Here’s some magic from Lionel Fogerty’s latest collection Harvest Lingo (Giramondo, 2022) which won the Judith Wright Calanthe Award for Poetry at the 2023 Queensland Literary Awards. Fogarty must be among the most unique voices writing in English language poetry today—his use of syntax and the way he disorders established lexical categories (“No hidden child backward growing up / gains my learned on the road sky”) compels us to concentrate on each line so thoroughly that they seem to exist in isolation of each other, like islands in an atoll which are only connected in the mind of the cartographer or reader of maps. Fogarty's syntax creates new compositions in English language, with previously unheard combinations of sounds and rhythms—a new music.
John Kinsella, writing in Overland magazine, suggests there are at least three ways to a Fogarty poem: “One way is via lines of list-words in which words undo each other through juxtaposition and add up to an immensity.
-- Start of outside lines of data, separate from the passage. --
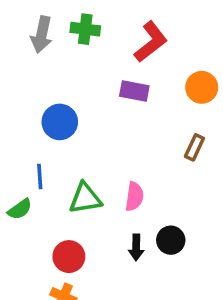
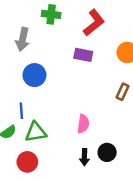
gray arrow: (42, 35) -> (23, 39), moved
green triangle: (85, 198) -> (36, 132), moved
red circle: (69, 257) -> (27, 162), moved

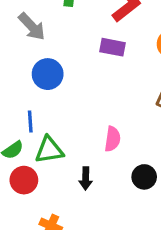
gray arrow: (23, 39) -> (32, 27), turned -55
black arrow: (84, 157) -> (86, 178), moved
red circle: (27, 162) -> (24, 180), moved

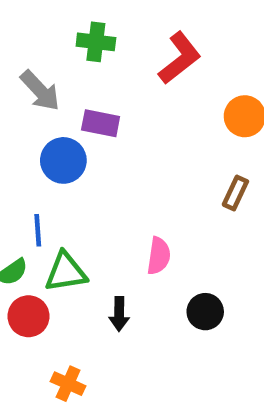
purple rectangle: (112, 47) -> (101, 123), moved

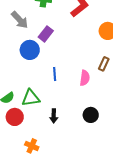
purple rectangle: (101, 123) -> (46, 34), turned -63
blue line: (38, 230) -> (55, 74), moved
pink semicircle: (159, 256) -> (85, 78), moved

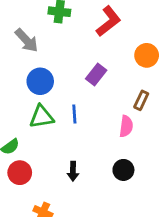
purple rectangle: (46, 34) -> (96, 74), moved
pink semicircle: (85, 78) -> (126, 126), moved
green triangle: (31, 98) -> (42, 117), moved

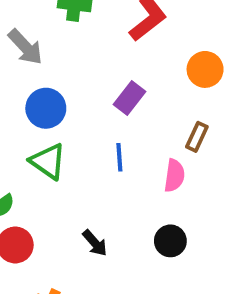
blue line: (74, 114) -> (119, 157), moved
green triangle: (42, 117) -> (48, 161), turned 44
black arrow: (73, 171) -> (95, 243), turned -42

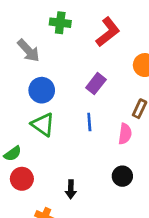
black arrow: (95, 243) -> (71, 189), moved, turned 42

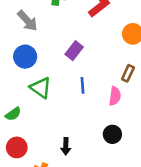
purple rectangle: (96, 84) -> (74, 51), moved
blue circle: (42, 90) -> (25, 57), moved
red circle: (22, 179) -> (17, 147), moved

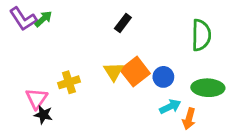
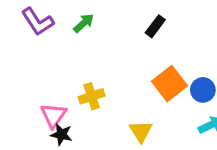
green arrow: (43, 19) -> (84, 23), moved
yellow triangle: (113, 72) -> (141, 131), moved

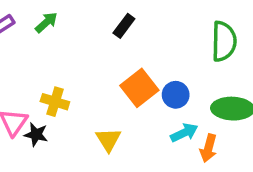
yellow cross: (92, 96) -> (55, 102), turned 35
black star: (61, 134) -> (36, 134), moved

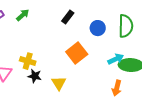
blue circle: (176, 95) -> (98, 28), moved
cyan arrow: (184, 133) -> (116, 59), moved
black star: (36, 134) -> (35, 76), moved

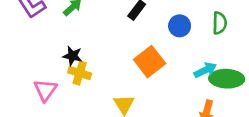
green semicircle: (126, 26) -> (220, 23), size x0.7
black star: (35, 76) -> (72, 56), moved

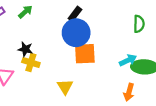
blue circle: (180, 26) -> (76, 33), moved, size x1.6
orange square: (150, 62) -> (85, 54), turned 35

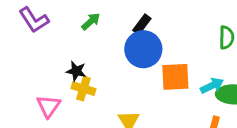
green arrow: (25, 12) -> (91, 21), moved
orange square: (85, 54) -> (175, 77), moved

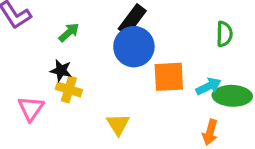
green arrow: (91, 21) -> (69, 32), moved
black rectangle: (142, 24) -> (132, 20), size x1.4

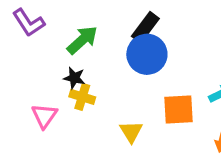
green arrow: (69, 32) -> (82, 40), size x1.5
orange square: (169, 77) -> (179, 109), moved

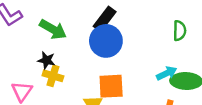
green arrow: (82, 40) -> (53, 29), turned 72
orange square: (179, 109) -> (111, 86), moved

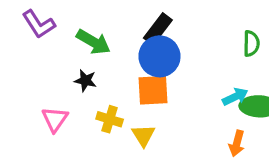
yellow cross: (53, 76) -> (110, 119), moved
orange square: (111, 86) -> (153, 90), moved

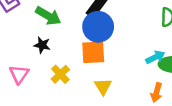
yellow cross: (110, 119) -> (60, 74), turned 30
yellow triangle: (143, 135) -> (103, 86), moved

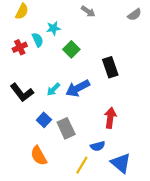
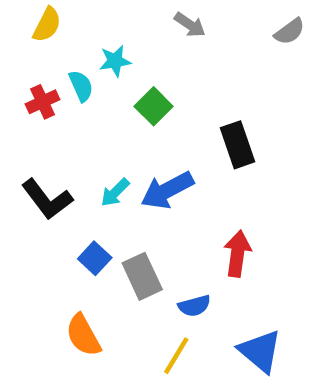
blue semicircle: (98, 146) -> (194, 306), moved

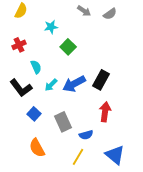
gray semicircle: (290, 32) -> (110, 14), moved
cyan semicircle: (81, 86) -> (36, 67), moved
black rectangle: (237, 145) -> (101, 80), moved, turned 48
blue square: (95, 258) -> (34, 114), moved

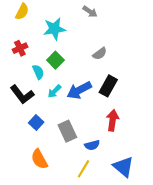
gray semicircle: (110, 14) -> (100, 54), moved
cyan star: (51, 27) -> (54, 29), size x1.5
green square: (68, 47) -> (55, 60), moved

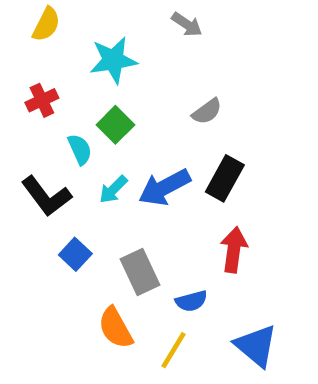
orange semicircle: (39, 159) -> (115, 328), moved

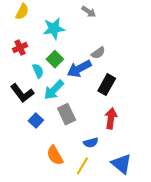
blue arrow: (165, 187) -> (79, 69), moved
cyan arrow: (113, 190) -> (54, 90), size x1.5
gray rectangle: (140, 272) -> (67, 114), moved

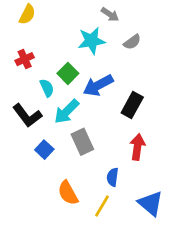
cyan star: (54, 29) -> (92, 41), moved
gray semicircle: (98, 53) -> (132, 42), moved
blue semicircle: (91, 143) -> (113, 177), turned 112

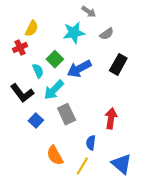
yellow semicircle: (27, 14) -> (32, 28), moved
black rectangle: (132, 105) -> (118, 64), moved

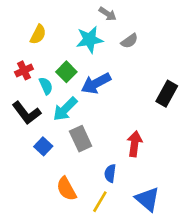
red cross: (20, 48) -> (24, 70), moved
black rectangle: (118, 64) -> (167, 94), moved

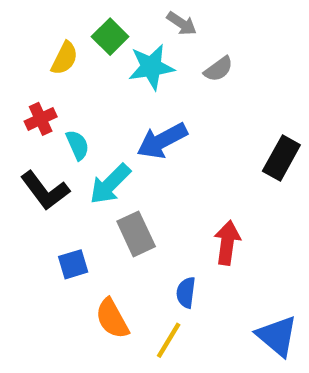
green square: (66, 72) -> (110, 37), moved
blue square: (43, 146) -> (73, 264), moved, turned 30
blue triangle: (147, 199) -> (277, 336), moved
Another way through the staccato interrupting of English’s flow to make us concentrate on the impact of each word as colonial toxin. And yet another, and maybe most vitally, is reading with a flow, taking these other factors into consideration, and letting them sing their ghost tracks, samizdat, and cultural communiques that are not for all ears (to hear what you don’t hear and possibly can’t hear).”
“Intruder Wants the Writer”, which opens Harvest Lingo, lends itself particularly well to all three of Kinsella’s suggested approaches. I will hopefully have more on Lionel Fogarty soon, so stay tuned.
Intruder Wants the Writer
To write as a child to be a man
No boxes of childhood voice
my present, writing details.
No hidden child backward growing up
gains my learned on the road sky.
Future’s song dance lit pen friends for me in evenings
Not one sort of personal fireworks voice,
gave rise to the now existence dared.
Reluctance response by these ages,
Spare me not remorseful teenage pandemonium.
Pare her tempest defiant with red yellow brown ochre.
Breathe well inside the walls of rooms helplessly undecided.
No baby’s cries touch my raiment saddest crutch lost of mum’s death.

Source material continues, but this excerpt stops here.